* GOAL OF THE EXERCISE *
Your copy should match the entries exactly, with no images carried over.

* RECORDED DATA *

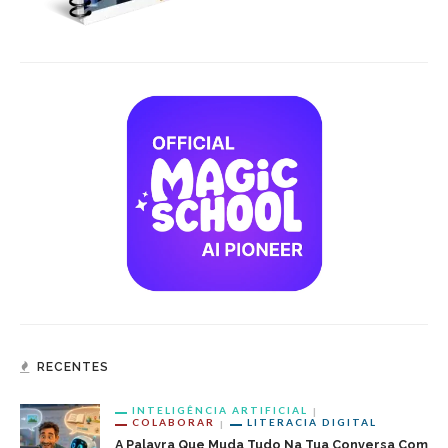
RECENTES
INTELIGÊNCIA ARTIFICIAL
COLABORAR
LITERACIA DIGITAL
A Palavra Que Muda Tudo Na Tua Conversa Com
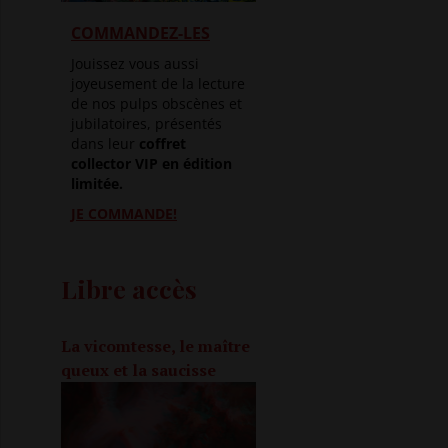
COMMANDEZ-LES
Jouissez vous aussi
joyeusement de la lecture
de nos pulps obscènes et
jubilatoires, présentés
dans leur
coffret
collector VIP en édition
limitée.
JE COMMANDE!
Libre accès
La vicomtesse, le maître
queux et la saucisse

* OUTPUT FOR THIS TASK *
RECENTES
INTELIGÊNCIA ARTIFICIAL
COLABORAR
LITERACIA DIGITAL
A Palavra Que Muda Tudo Na Tua Conversa Com
COMMANDEZ-LES
Jouissez vous aussi
joyeusement de la lecture
de nos pulps obscènes et
jubilatoires, présentés
dans leur
coffret
collector VIP en édition
limitée.
JE COMMANDE!
Libre accès
La vicomtesse, le maître
queux et la saucisse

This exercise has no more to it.